AMSTERDAM – Today’s agenda for Gov. John Bel Edwards and a group of Louisiana business and government leaders includes a meeting with Special Envoy for International Water Affairs for the Kingdom of the Netherlands Henk Ovink, as well as a tour of major water infrastructure sites and research facilities around the country in an effort to forge economic and resilience partnerships with their Dutch counterparts. The visit includes:
- The Noorwaard Polder, among the key sites of the country’s large-scale flood control project, “Room for the River.”
- Kinderdijk, a UNESCO world heritage site whose 19 windmills have historical significance in the development of water management and pumping stations.
- Delft, home of the Deltares water research institute featuring the largest wave-testing facility in the world.
“The Netherlands has been an invaluable partner to Louisiana in our quest to develop cutting-edge solutions to the state’s complex flood control challenges,” Gov. Edwards said. “Our ongoing exchange of water management best practices is a model for the kind of international collaboration that is required to confront an environmental crisis of this magnitude. On behalf of the entire state, I thank Special Water Envoy Ovink for the invitation to continue the exchange of ideas and experiences to the historic water challenges we both face.”
Ambassador Henk Ovink was appointed by the Cabinet of the Netherlands as the world’s first national cabinet-level water management leader in 2015. As the Ambassador for Water, he is responsible for advocating water awareness around the world and building coalitions among governments, businesses and non-profits to develop creative solutions to the world’s pressing water needs.

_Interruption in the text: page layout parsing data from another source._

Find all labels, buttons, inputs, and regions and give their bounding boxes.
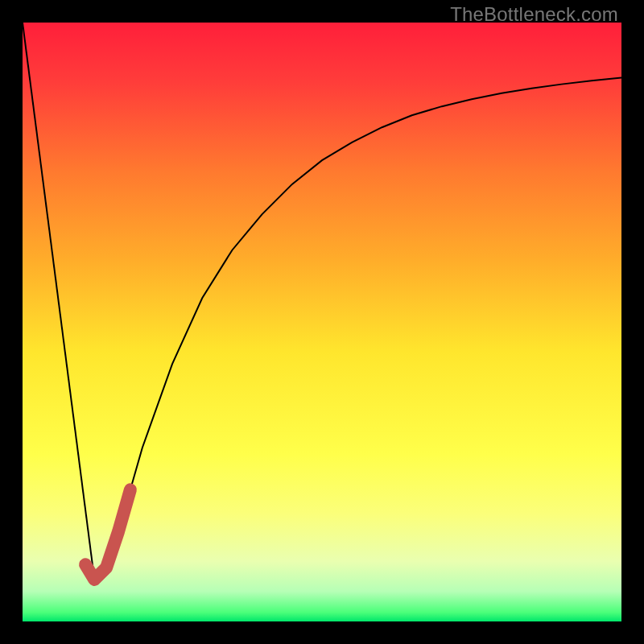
chart-frame: TheBottleneck.com bbox=[0, 0, 644, 644]
gradient-background bbox=[23, 23, 621, 621]
plot-area bbox=[23, 23, 621, 621]
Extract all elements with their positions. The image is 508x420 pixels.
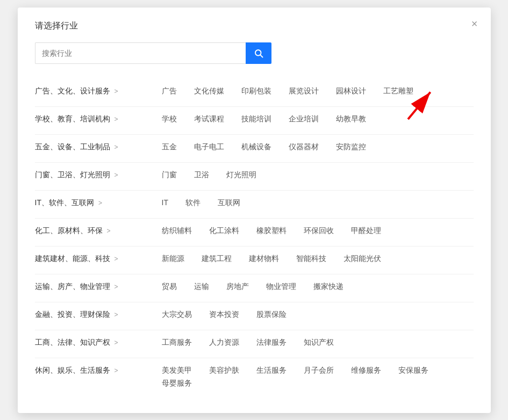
chevron-right-icon: > (98, 199, 102, 207)
subcategory-list: 纺织辅料化工涂料橡胶塑料环保回收甲醛处理 (153, 226, 474, 236)
category-row: 休闲、娱乐、生活服务>美发美甲美容护肤生活服务月子会所维修服务安保服务母婴服务 (35, 358, 474, 396)
subcategory-list: 门窗卫浴灯光照明 (153, 170, 474, 180)
category-row: IT、软件、互联网>IT软件互联网 (35, 191, 474, 219)
subcategory-item[interactable]: 门窗 (153, 170, 185, 180)
subcategory-item[interactable]: 美发美甲 (153, 366, 201, 375)
subcategory-item[interactable]: 文化传媒 (185, 86, 233, 96)
subcategory-item[interactable]: 智能科技 (288, 254, 335, 264)
subcategory-item[interactable]: 化工涂料 (201, 226, 248, 236)
subcategory-item[interactable]: IT (153, 198, 177, 208)
category-name[interactable]: 运输、房产、物业管理 (35, 282, 110, 292)
subcategory-list: IT软件互联网 (153, 198, 474, 208)
subcategory-item[interactable]: 卫浴 (185, 170, 218, 180)
chevron-right-icon: > (115, 339, 118, 346)
category-main: IT、软件、互联网> (35, 198, 153, 208)
modal-title: 请选择行业 (35, 20, 474, 32)
subcategory-item[interactable]: 互联网 (209, 198, 249, 208)
subcategory-item[interactable]: 甲醛处理 (342, 226, 390, 236)
subcategory-item[interactable]: 软件 (177, 198, 209, 208)
subcategory-item[interactable]: 环保回收 (295, 226, 342, 236)
category-main: 广告、文化、设计服务> (35, 86, 153, 96)
subcategory-item[interactable]: 纺织辅料 (153, 226, 201, 236)
svg-line-1 (260, 55, 262, 57)
search-button[interactable] (246, 42, 271, 64)
subcategory-item[interactable]: 贸易 (153, 282, 185, 292)
subcategory-item[interactable]: 运输 (185, 282, 218, 292)
chevron-right-icon: > (115, 88, 118, 95)
subcategory-item[interactable]: 考试课程 (185, 114, 233, 124)
subcategory-item[interactable]: 安保服务 (390, 366, 437, 375)
category-name[interactable]: 门窗、卫浴、灯光照明 (35, 170, 110, 180)
subcategory-item[interactable]: 知识产权 (295, 338, 342, 347)
subcategory-item[interactable]: 股票保险 (248, 310, 295, 320)
category-row: 化工、原材料、环保>纺织辅料化工涂料橡胶塑料环保回收甲醛处理 (35, 219, 474, 247)
subcategory-item[interactable]: 工商服务 (153, 338, 201, 347)
category-main: 门窗、卫浴、灯光照明> (35, 170, 153, 180)
category-name[interactable]: 休闲、娱乐、生活服务 (35, 366, 110, 375)
chevron-right-icon: > (115, 171, 118, 179)
subcategory-item[interactable]: 安防监控 (327, 142, 375, 152)
category-name[interactable]: IT、软件、互联网 (35, 198, 94, 208)
subcategory-item[interactable]: 建材物料 (240, 254, 288, 264)
category-main: 金融、投资、理财保险> (35, 310, 153, 320)
svg-line-3 (408, 92, 431, 119)
category-name[interactable]: 学校、教育、培训机构 (35, 114, 110, 124)
subcategory-item[interactable]: 人力资源 (201, 338, 248, 347)
subcategory-item[interactable]: 企业培训 (280, 114, 327, 124)
subcategory-item[interactable]: 搬家快递 (305, 282, 352, 292)
category-name[interactable]: 化工、原材料、环保 (35, 226, 103, 236)
category-row: 门窗、卫浴、灯光照明>门窗卫浴灯光照明 (35, 163, 474, 191)
subcategory-item[interactable]: 橡胶塑料 (248, 226, 295, 236)
category-name[interactable]: 五金、设备、工业制品 (35, 142, 110, 152)
chevron-right-icon: > (115, 367, 118, 374)
subcategory-item[interactable]: 美容护肤 (201, 366, 248, 375)
category-name[interactable]: 金融、投资、理财保险 (35, 310, 110, 320)
subcategory-item[interactable]: 维修服务 (342, 366, 390, 375)
subcategory-item[interactable]: 机械设备 (233, 142, 280, 152)
category-name[interactable]: 工商、法律、知识产权 (35, 338, 110, 347)
subcategory-item[interactable]: 太阳能光伏 (335, 254, 390, 264)
subcategory-item[interactable]: 技能培训 (233, 114, 280, 124)
category-row: 金融、投资、理财保险>大宗交易资本投资股票保险 (35, 302, 474, 330)
close-button[interactable]: × (471, 18, 478, 29)
category-name[interactable]: 广告、文化、设计服务 (35, 86, 110, 96)
category-row: 工商、法律、知识产权>工商服务人力资源法律服务知识产权 (35, 330, 474, 358)
chevron-right-icon: > (107, 227, 111, 235)
subcategory-item[interactable]: 学校 (153, 114, 185, 124)
subcategory-item[interactable]: 电子电工 (185, 142, 233, 152)
subcategory-item[interactable]: 幼教早教 (327, 114, 375, 124)
subcategory-list: 五金电子电工机械设备仪器器材安防监控 (153, 142, 474, 152)
category-row: 五金、设备、工业制品>五金电子电工机械设备仪器器材安防监控 (35, 135, 474, 163)
subcategory-item[interactable]: 房地产 (218, 282, 257, 292)
search-icon (254, 48, 263, 58)
chevron-right-icon: > (115, 115, 118, 123)
arrow-indicator (399, 83, 442, 128)
category-main: 运输、房产、物业管理> (35, 282, 153, 292)
subcategory-list: 工商服务人力资源法律服务知识产权 (153, 338, 474, 347)
subcategory-item[interactable]: 灯光照明 (218, 170, 265, 180)
subcategory-item[interactable]: 新能源 (153, 254, 193, 264)
chevron-right-icon: > (115, 255, 118, 263)
arrow-icon (399, 83, 442, 126)
category-row: 建筑建材、能源、科技>新能源建筑工程建材物料智能科技太阳能光伏 (35, 247, 474, 274)
subcategory-item[interactable]: 广告 (153, 86, 185, 96)
subcategory-item[interactable]: 月子会所 (295, 366, 342, 375)
subcategory-item[interactable]: 资本投资 (201, 310, 248, 320)
subcategory-item[interactable]: 法律服务 (248, 338, 295, 347)
subcategory-item[interactable]: 大宗交易 (153, 310, 201, 320)
subcategory-item[interactable]: 母婴服务 (153, 379, 201, 388)
category-name[interactable]: 建筑建材、能源、科技 (35, 254, 110, 264)
subcategory-item[interactable]: 印刷包装 (233, 86, 280, 96)
subcategory-item[interactable]: 生活服务 (248, 366, 295, 375)
search-input[interactable] (35, 42, 246, 64)
subcategory-list: 美发美甲美容护肤生活服务月子会所维修服务安保服务母婴服务 (153, 366, 474, 388)
category-main: 学校、教育、培训机构> (35, 114, 153, 124)
subcategory-item[interactable]: 仪器器材 (280, 142, 327, 152)
industry-selection-modal: 请选择行业 × 广告、文化、设计服务>广告文化传媒印刷包装展览设计园林设计工艺雕… (18, 8, 491, 413)
subcategory-item[interactable]: 五金 (153, 142, 185, 152)
subcategory-item[interactable]: 园林设计 (327, 86, 375, 96)
subcategory-item[interactable]: 建筑工程 (193, 254, 240, 264)
subcategory-item[interactable]: 物业管理 (257, 282, 305, 292)
category-main: 工商、法律、知识产权> (35, 338, 153, 347)
subcategory-item[interactable]: 展览设计 (280, 86, 327, 96)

He visited Louisiana in 2019 to workshop best practices with resilience leaders and investors in the state’s burgeoning water industry sector.

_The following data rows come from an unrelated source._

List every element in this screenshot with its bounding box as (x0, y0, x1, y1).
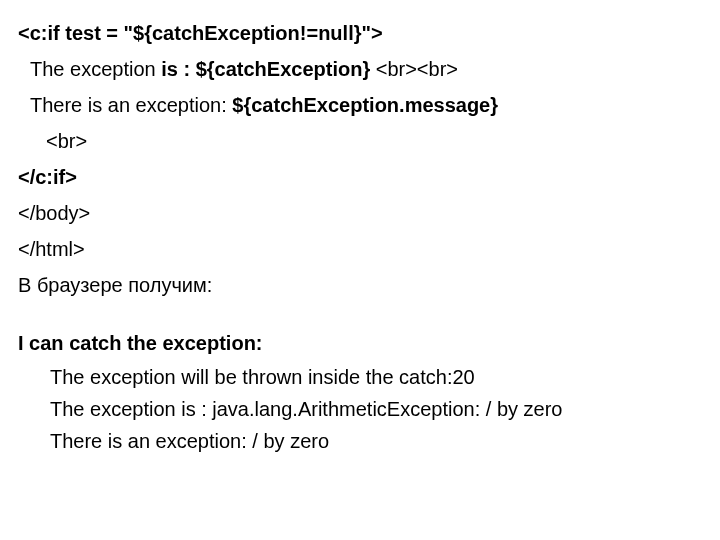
cif-close-tag: </c:if> (18, 166, 77, 188)
output-line-1: The exception will be thrown inside the … (50, 362, 702, 392)
body-close-tag: </body> (18, 202, 90, 224)
output-line-2: The exception is : java.lang.ArithmeticE… (50, 394, 702, 424)
text-the-exception: The exception (30, 58, 161, 80)
code-line-html-close: </html> (18, 234, 702, 264)
code-line-there-is: There is an exception: ${catchException.… (18, 90, 702, 120)
code-line-br: <br> (18, 126, 702, 156)
output-line-3: There is an exception: / by zero (50, 426, 702, 456)
cif-open-tag: <c:if test = " (18, 22, 133, 44)
text-there-is: There is an exception: (30, 94, 232, 116)
code-line-cif-close: </c:if> (18, 162, 702, 192)
cif-open-close: "> (361, 22, 382, 44)
text-br: <br> (46, 130, 87, 152)
code-line-body-close: </body> (18, 198, 702, 228)
text-br-br: <br><br> (370, 58, 458, 80)
output-block: The exception will be thrown inside the … (18, 362, 702, 456)
html-close-tag: </html> (18, 238, 85, 260)
text-is-expr: is : ${catchException} (161, 58, 370, 80)
output-heading: I can catch the exception: (18, 328, 702, 358)
prose-browser-result: В браузере получим: (18, 270, 702, 300)
code-line-cif-open: <c:if test = "${catchException!=null}"> (18, 18, 702, 48)
cif-expr: ${catchException!=null} (133, 22, 361, 44)
code-line-exception-is: The exception is : ${catchException} <br… (18, 54, 702, 84)
text-message-expr: ${catchException.message} (232, 94, 498, 116)
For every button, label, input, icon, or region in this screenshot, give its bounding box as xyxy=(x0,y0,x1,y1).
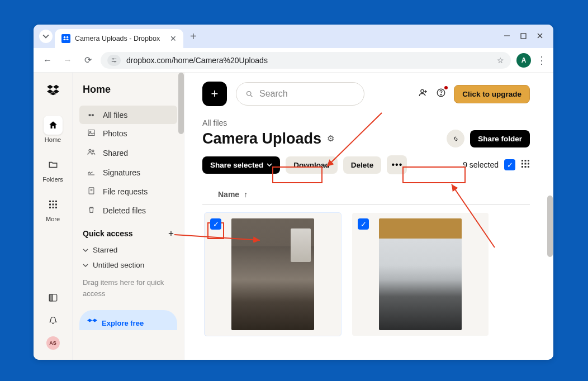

“This important and inspiring visit with Governor John Bel Edwards and the Louisiana delegation comes at a critical time,” Ovink said. “Working together on water starts with understanding and valuing water better. Louisiana and the Netherlands share the same challenges and opportunities, and importantly have a shared ambition to step up to the water, climate and sustainability needs. Forging coalitions like ours can inspire the world to scale up and replicate the needed actions. I applaud the governor and his team for their leadership and look forward to scaling our collaboration across the world.”
Monday’s fact-finding mission follows meetings on Sunday with US Consul General Kate Nanavatty; Dr. Bregje Van Wesenbeeck, scientific director of Deltares and an international expert in nature-based solutions to flood risk reduction; and Dr. Lauren Alexander Augustine, executive director of the National Academies of Science Gulf Research Program, where she oversees management of $500 million in settlement funds from the Deepwater Horizon disaster.
Wesenbeeck and Augustine briefed the governor on a proposed collaboration between state, federal and local partners to develop a national Center for Equitable Climate Resilience in Louisiana. They also discussed the possible development of a “Blue Carbon” or “Coastal Carbon” market, which would leverage the ability of aquatic and wetland plants to capture and store carbon to generate greenhouse gas credits and incentivize investment in Louisiana wetlands restoration.
The engagement of leaders from two countries on the front lines of climate change comes as the Netherlands prepares to co-host the UN 2023 Water Conference. That March 23-24 event will bring world leaders together at the United Nations in New York City to develop a unified action plan for what organizers call “a water secure world for all.
“From a water resources, flood, and climate perspective, this kind of engagement offers exciting opportunities to strengthen our long-standing collaboration with partners in the Netherlands over the challenges that both Louisiana residents and the Dutch face,” said The Water Institute of the Gulf President and CEO Justin Ehrenwerth, who hosted Sunday’s meeting with Van Wesenbeeck. “The partnerships that grow from these kinds of face-to-face meetings are invaluable as we continue to develop innovative solutions to our most pressing water challenges.”
As part of their best practices exchange, Gov. Edwards and members of the delegation updated their Dutch hosts on a number of groundbreaking projects underway in Louisiana.
Louisiana Coastal Protection and Restoration Authority Chairman Chip Kline relayed the progress being made in restoring and protecting coastal Louisiana with the completion of multiple restoration projects, sediment diversions and flood protection investments. Ehrenwerth and Baton Rouge Area Foundation CEO Chris Meyer discussed the Louisiana Watershed Initiative and continued success of the Baton Rouge Water Campus, the country’s first major center dedicated to the study of coastal restoration and sustainability. And Louisiana Economic Development Secretary Don Pierson described how higher education partnerships are building a robust water management workforce through initiatives like the Coastal Technical Assistance Center (CTAC) on the campus of Nicholls State University, which connects Louisiana companies to coastal restoration project contracts.